"Now, now!" Baumberger put out a puffy hand admonishingly. "Let's keep cool--that's half the battle won. Keep cool." He reached for his pipe, got out his twisted leather tobacco pouch, and opened it with a twirl of his thumb and finger.
"You're a lawyer, Mr. Baumberger," Peaceful turned to him, still helpless in his manner. "What's the best thing to be done?"
"Don't--get--excited." Baumberger nodded his head for every word. "That's what I always say when a client comes to me all worked up. We'll go down there and see just how much there is to this, and--order 'em off. Calmly, calmly! No violence--no threats--just tell 'em firmly and quietly to leave." He stuffed his pipe carefully, pressing down the tobacco with the tip of a finger. "Then," he added with slow emphasis, "if they don't go, after--say twenty-four hours' notice--why, we'll proceed to serve an injunction." He drew a match along the back of his chair, and lighted his pipe.
"I reckon we'd better go and look after those boys of yours," he suggested, moving toward the door rather quickly, for all his apparent deliberation. "They're inclined to be hot-headed, and we must have no violence, above all things. Keep it a civil matter right through. Much easier to handle in court, if there's no violence to complicate the case."

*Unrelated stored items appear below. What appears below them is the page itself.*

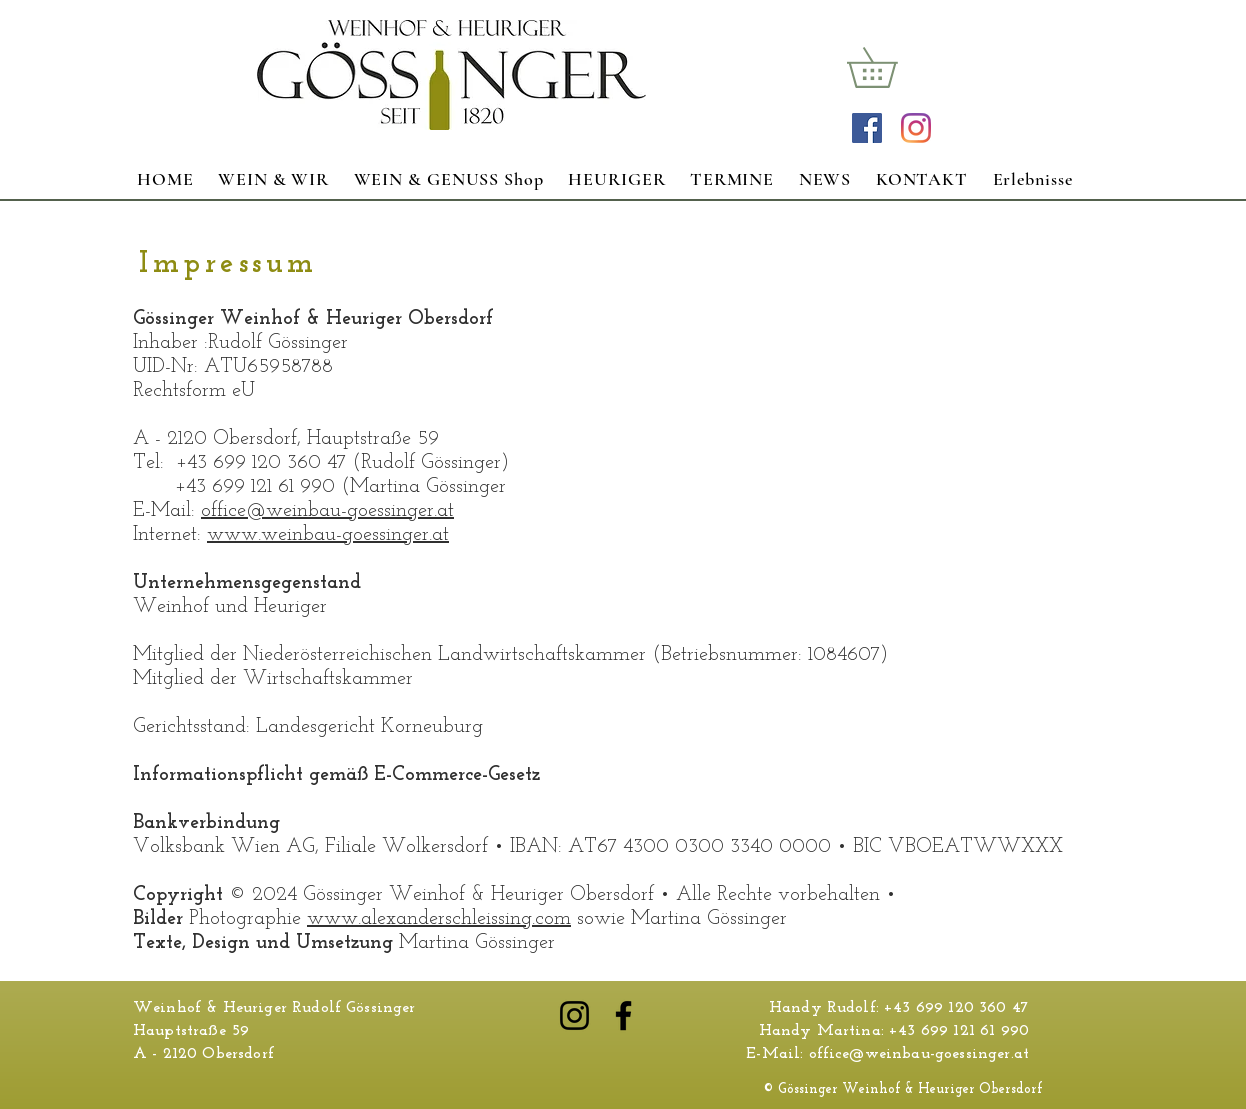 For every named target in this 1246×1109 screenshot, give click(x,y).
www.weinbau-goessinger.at (328, 535)
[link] (891, 67)
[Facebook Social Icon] (867, 128)
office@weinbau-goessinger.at (327, 511)
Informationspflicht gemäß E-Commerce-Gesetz (336, 775)
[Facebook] (623, 1015)
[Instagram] (916, 128)
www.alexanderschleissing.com (439, 919) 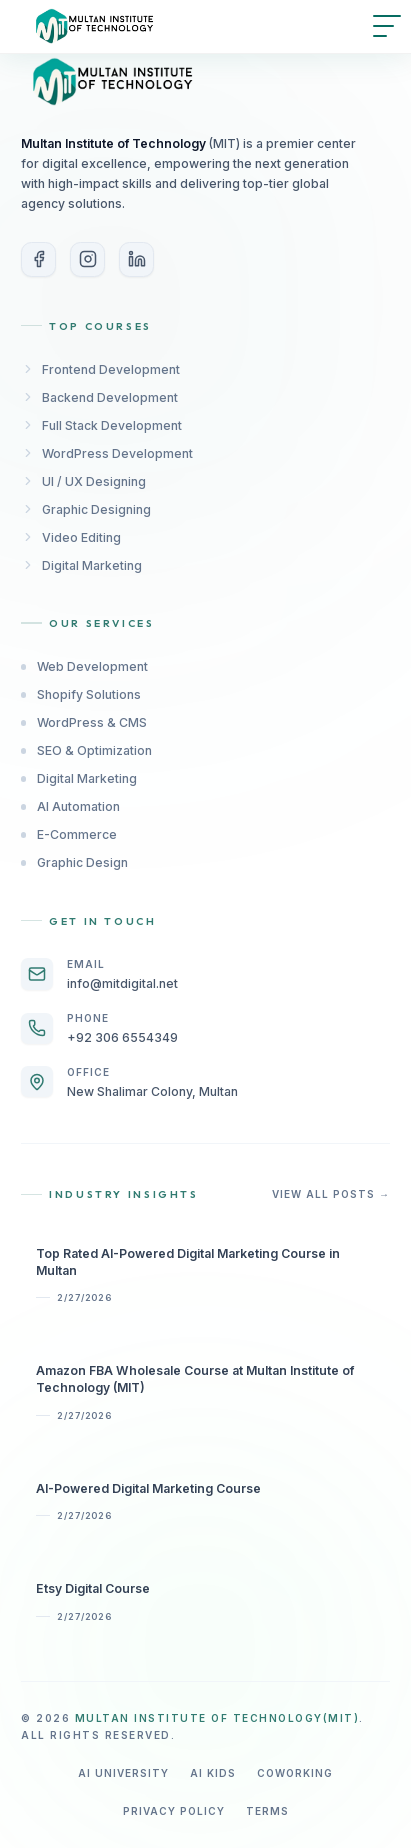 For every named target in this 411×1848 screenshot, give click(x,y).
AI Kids (213, 1773)
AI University (123, 1773)
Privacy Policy (174, 1811)
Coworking (295, 1773)
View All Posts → (331, 1194)
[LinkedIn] (136, 259)
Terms (267, 1811)
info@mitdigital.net (122, 983)
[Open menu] (387, 26)
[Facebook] (38, 259)
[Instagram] (87, 259)
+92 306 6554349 (122, 1037) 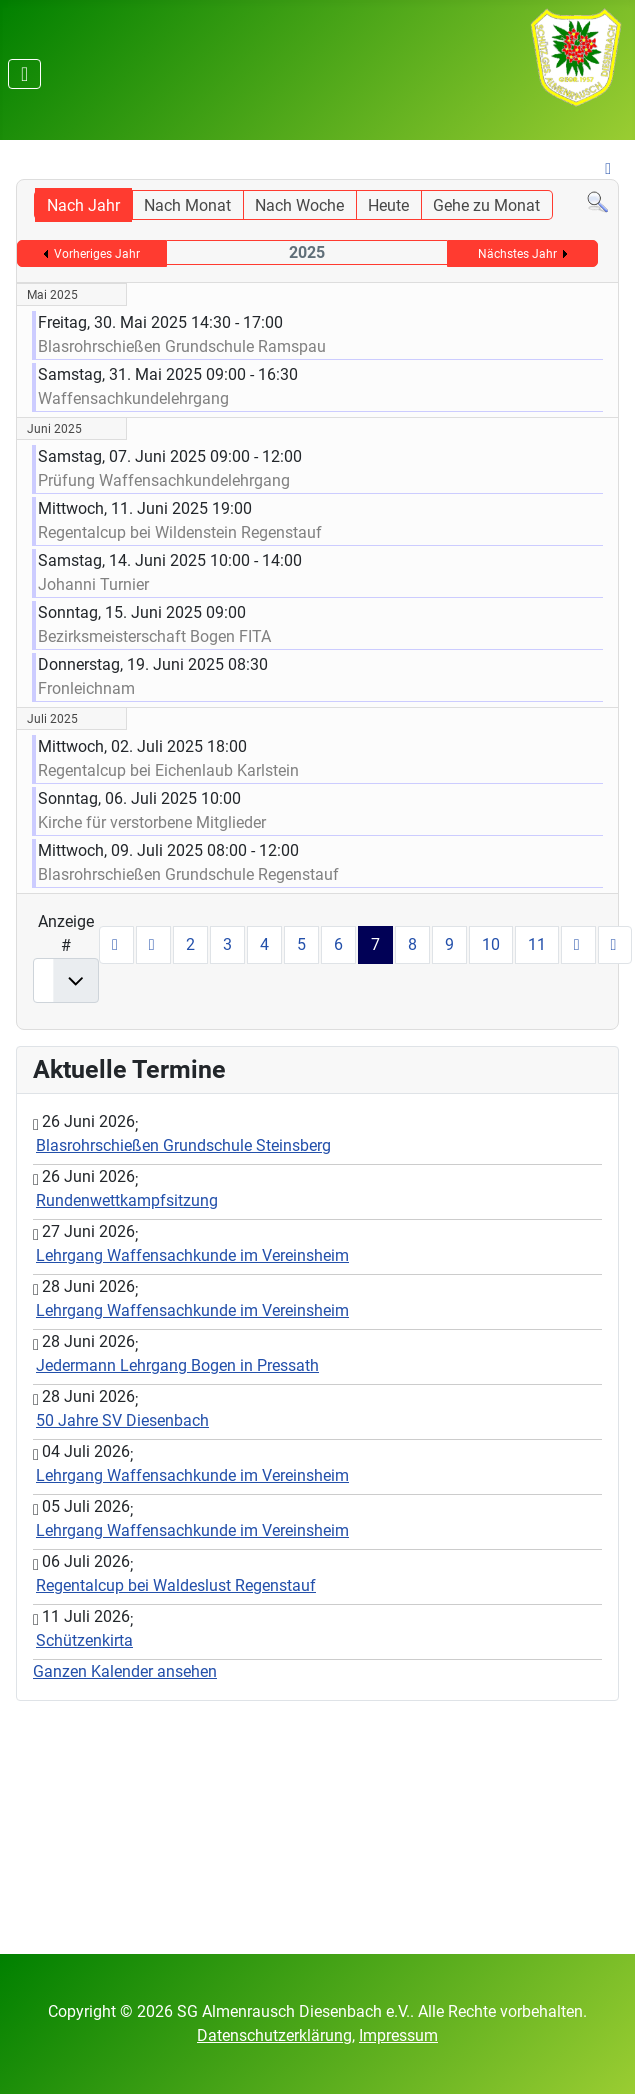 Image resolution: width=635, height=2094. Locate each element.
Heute (388, 205)
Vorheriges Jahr (97, 254)
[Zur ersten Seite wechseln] (116, 945)
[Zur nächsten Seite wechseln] (578, 945)
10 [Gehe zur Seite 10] (491, 944)
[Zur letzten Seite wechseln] (615, 945)
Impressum (398, 2035)
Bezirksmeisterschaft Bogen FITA (154, 636)
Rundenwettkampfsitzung (127, 1200)
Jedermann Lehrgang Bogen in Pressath (177, 1365)
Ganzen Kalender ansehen (125, 1671)
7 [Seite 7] (375, 944)
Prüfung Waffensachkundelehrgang (166, 480)
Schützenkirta (84, 1640)
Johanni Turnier (93, 584)
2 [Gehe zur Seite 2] (190, 944)
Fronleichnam (86, 688)
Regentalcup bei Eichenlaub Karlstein (168, 770)
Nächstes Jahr (517, 254)
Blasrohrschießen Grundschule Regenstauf (188, 874)
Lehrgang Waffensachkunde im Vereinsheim (192, 1255)
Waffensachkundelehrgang (135, 398)
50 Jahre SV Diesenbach (122, 1420)
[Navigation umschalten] (24, 74)
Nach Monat (187, 205)
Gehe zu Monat (486, 205)
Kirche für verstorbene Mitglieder (152, 822)
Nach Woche (299, 205)
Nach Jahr (83, 205)
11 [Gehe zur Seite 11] (537, 944)
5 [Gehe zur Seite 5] (301, 944)
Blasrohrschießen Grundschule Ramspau (182, 346)
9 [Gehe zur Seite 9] (449, 944)
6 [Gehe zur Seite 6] (338, 944)
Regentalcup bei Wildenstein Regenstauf (180, 532)
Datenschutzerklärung (274, 2035)
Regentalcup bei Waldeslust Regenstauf (176, 1585)
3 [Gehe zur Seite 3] (227, 944)
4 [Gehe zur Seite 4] (264, 944)
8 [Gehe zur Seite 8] (412, 944)
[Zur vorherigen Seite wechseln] (153, 945)
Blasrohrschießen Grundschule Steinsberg (183, 1145) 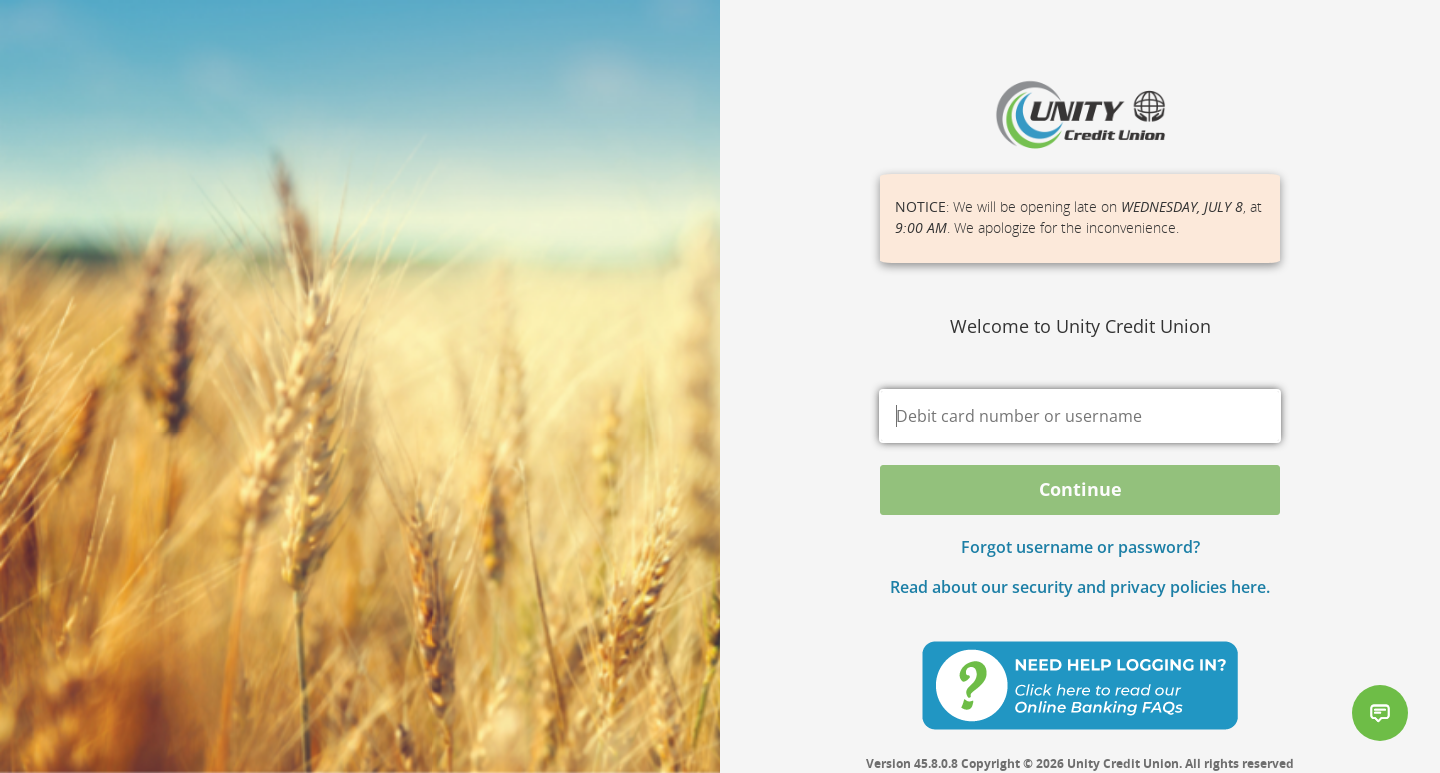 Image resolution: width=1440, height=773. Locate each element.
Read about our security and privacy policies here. (1080, 587)
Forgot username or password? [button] (1080, 547)
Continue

"They're looking for it," Phoebe reminded him bluntly. "The man had a gun, and threw down on Vadnie."
"He only pointed it at me, auntie," Evadna corrected, ignorant of the Western phrase.
The two women followed the men outside and into the shady yard, where the trees hid completely what lay across the road and beyond the double row of poplars. Donny, leaning far forward and digging his bare toes into the loose soil for more speed, raced on ahead, anxious to see and hear all that took place.
"If the boys don't stir up a lot of antagonism," Baumberger kept urging Peaceful and Phoebe, as they hurried into the garden, "the matter ought to be settled without much trouble. You can get an injunction, and--"
"The idea of anybody trying to hold our place for mineral land!" Phoebe's indignation was cumulative always, and was now bubbling into wrath. "Why, my grief! Thomas spent one whole summer washing every likely spot around here. He never got anything better than colors on this ranch--and you can get them anywhere in Idaho, almost. And to come right into our garden, in the right--and stake a placer claim!" Her anger seemed beyond further utterance. "The idea!" she finished weakly.
"Well--but we mustn't let ourselves get excited," soothed Baumberger, the shadow of him falling darkly upon Peaceful and Phoebe as he strode along, upon the side next the sun. Peppajee would have called that an evil thing, portending much trouble and black treachery.